Up close the glass was rough and sandblasted, glass that had lost its civilisation. Each bottle had a minute cork the man plucked out with his teeth and kept in his lips while mixing one bottle’s contents with another’s, a second cork also in his teeth. He stood over the supine burned body with his wings, sank two sticks deep into the sand and then moved away free of the six-foot yoke, which balanced now within the crutches of the two sticks. He stepped out from under his shop. He sank to his knees and came towards the burned pilot and put his cold hands on his neck and held them there.
He was known to everyone along the camel route from the Sudan north to Giza, the Forty Days Road. He met the caravans, traded spice and liquid, and moved between oases and water camps. He walked through sandstorms with this coat of bottles, his ears plugged with two other small corks so he seemed a vessel to himself, this merchant doctor, this king of oils and perfumes and panaceas, this baptist. He would enter a camp and set up the curtain of bottles in front of whoever was sick.
He crouched by the burned man. He made a skin cup with the soles of his feet and leaned back to pluck, without even looking, certain bottles. With the uncorking of each tiny bottle the perfumes fell out. There was an odour of the sea. The smell of rust. Indigo. Ink. River-mud arrow-wood formaldehyde paraffin ether. The tide of airs chaotic. There were screams of camels in the distance as they picked up the scents. He began to rub green-black paste onto the rib cage. It was ground peacock bone, bartered for in a medina to the west or the south—the most potent healer of skin.

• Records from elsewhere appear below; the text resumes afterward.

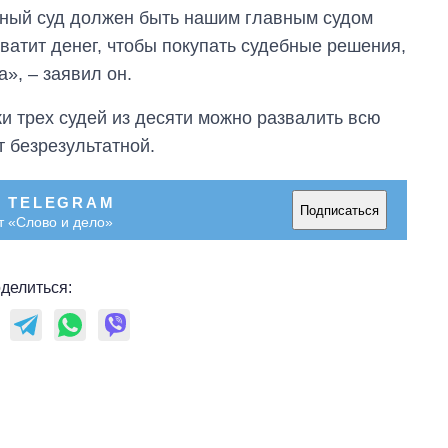
вный суд должен быть нашим главным судом
ватит денег, чтобы покупать судебные решения,
», – заявил он.
ки трех судей из десяти можно развалить всю
 безрезультатной.
В TELEGRAM
Подписаться
т «Слово и дело»
делиться:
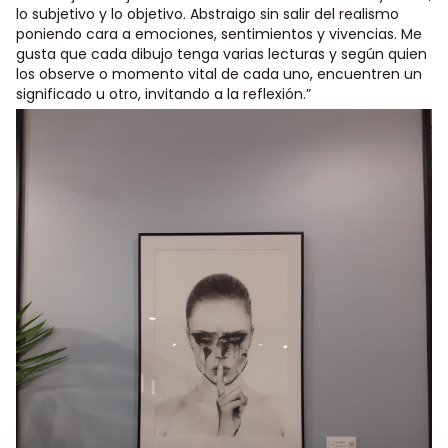
lo subjetivo y lo objetivo. Abstraigo sin salir del realismo
poniendo cara a emociones, sentimientos y vivencias. Me
gusta que cada dibujo tenga varias lecturas y según quien
los observe o momento vital de cada uno, encuentren un
significado u otro, invitando a la reflexión.”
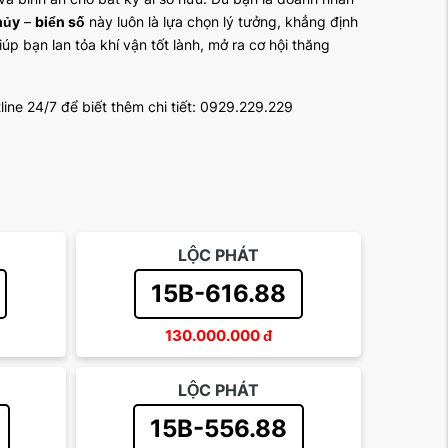
hủy
–
biển số
này luôn là lựa chọn lý tưởng, khẳng định
úp bạn lan tỏa khí vận tốt lành, mở ra cơ hội thăng
line 24/7 để biết thêm chi tiết: 0929.229.229
LỘC PHÁT
15B-616.88
130.000.000
đ
LỘC PHÁT
15B-556.88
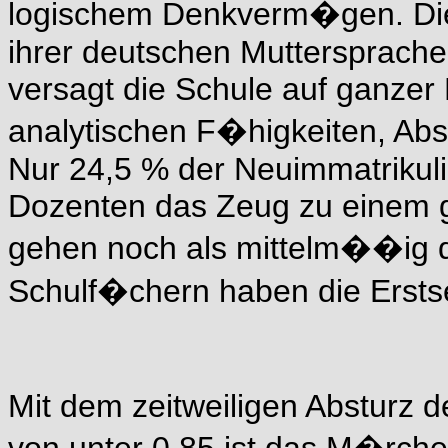
logischem Denkverm�gen. Die 
ihrer deutschen Muttersprache 
versagt die Schule auf ganzer 
analytischen F�higkeiten, Ab
Nur 24,5 % der Neuimmatrikuli
Dozenten das Zeug zu einem g
gehen noch als mittelm��ig d
Schulf�chern haben die Ersts
Mit dem zeitweiligen Absturz d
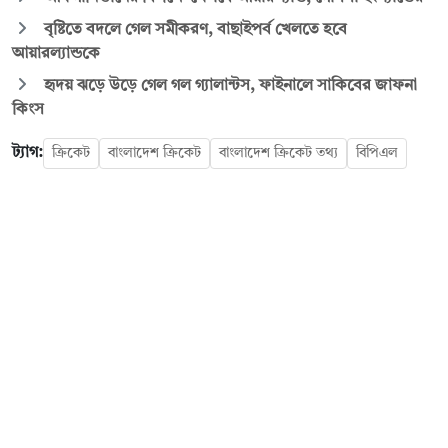
বৃষ্টিতে বদলে গেল সমীকরণ, বাছাইপর্ব খেলতে হবে
আয়ারল্যান্ডকে
হৃদয় ঝড়ে উড়ে গেল গল গ্যালান্টস, ফাইনালে সাকিবের জাফনা
কিংস
ট্যাগ:
ক্রিকেট
বাংলাদেশ ক্রিকেট
বাংলাদেশ ক্রিকেট তথ্য
বিপিএল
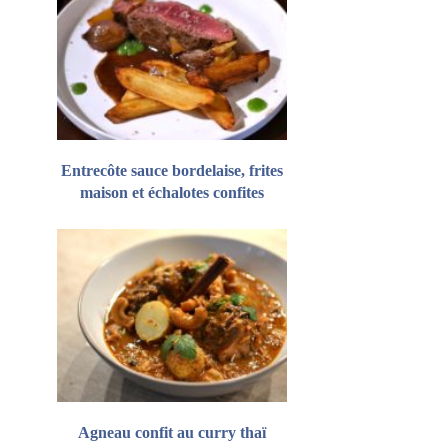
Entrecôte sauce bordelaise, frites
maison et échalotes confites
Agneau confit au curry thaï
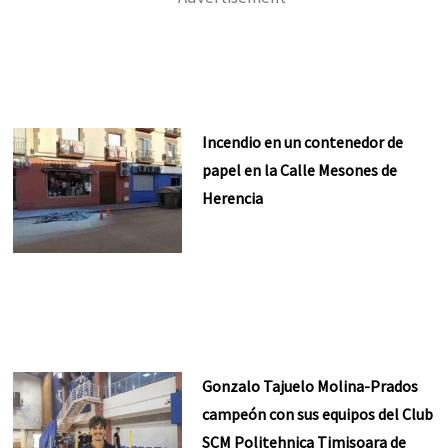
Incendio en un contenedor de
papel en la Calle Mesones de
Herencia
Gonzalo Tajuelo Molina-Prados
campeón con sus equipos del Club
SCM Politehnica Timisoara de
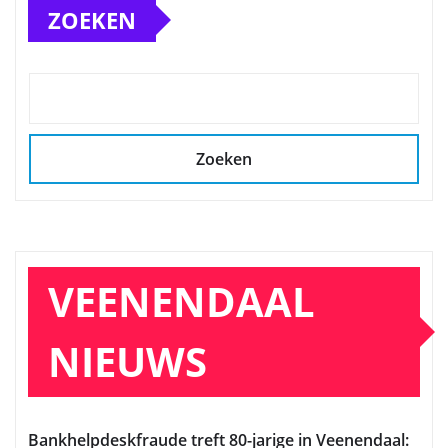
ZOEKEN
Zoeken
VEENENDAAL
NIEUWS
Bankhelpdeskfraude treft 80-jarige in Veenendaal:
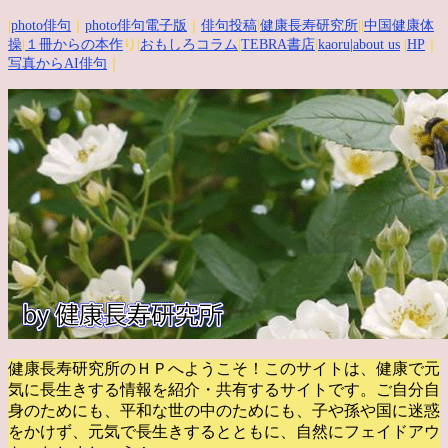
|
photo俳句
｜
photo俳句電子版
｜
俳句投稿
|
健康長寿研究所
||
中国健康体
操
|
１冊からの本作
り|
おもしろコラム
|
TEBRA書店
|
kaoru
|about us
|
HP
｜
写真からAI俳句
｜
健康長寿研究所のＨＰへようこそ！このサイトは、健康で元
気に長生きする情報を紹介・共有するサイトです。
ご自分自
身のためにも、平和な世の中のためにも、子や孫や国に迷惑
をかけず、元気で長生きするとともに、自然にフェイドアウ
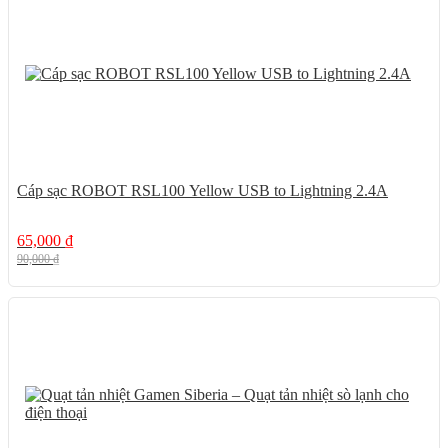
Cáp sạc ROBOT RSL100 Yellow USB to Lightning 2.4A
65,000
₫
90,000
₫
10%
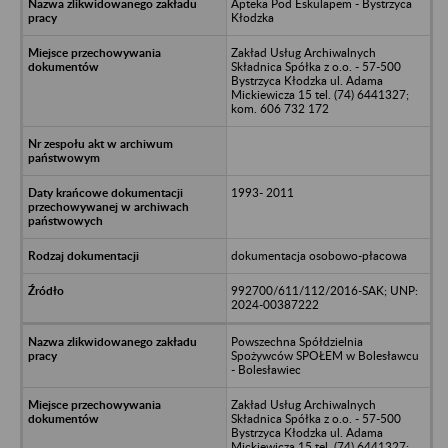
Apteka Pod Eskulapem - Bystrzyca
Kłodzka
Zakład Usług Archiwalnych
Składnica Spółka z o.o. - 57-500
Bystrzyca Kłodzka ul. Adama
Mickiewicza 15 tel. (74) 6441327;
kom. 606 732 172
1993- 2011
dokumentacja osobowo-płacowa
992700/611/112/2016-SAK; UNP:
2024-00387222
Powszechna Spółdzielnia
Spożywców SPOŁEM w Bolesławcu
- Bolesławiec
Zakład Usług Archiwalnych
Składnica Spółka z o.o. - 57-500
Bystrzyca Kłodzka ul. Adama
Mickiewicza 15 tel. (74) 6441327;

Between the kitchen and the destroyed chapel a door led into an oval-shaped library. The space inside seemed safe except for a large hole at portrait level in the far wall, caused by mortar-shell attack on the villa two months earlier. The rest of the room had adapted itself to this wound, accepting the habits of weather, evening stars, the sound of birds. There was a sofa, a piano covered in a grey sheet, the head of a stuffed bear and high walls of books. The shelves nearest the torn wall bowed with the rain, which had doubled the weight of the books. Lightning came into the room too, again and again, falling across the covered piano and carpet.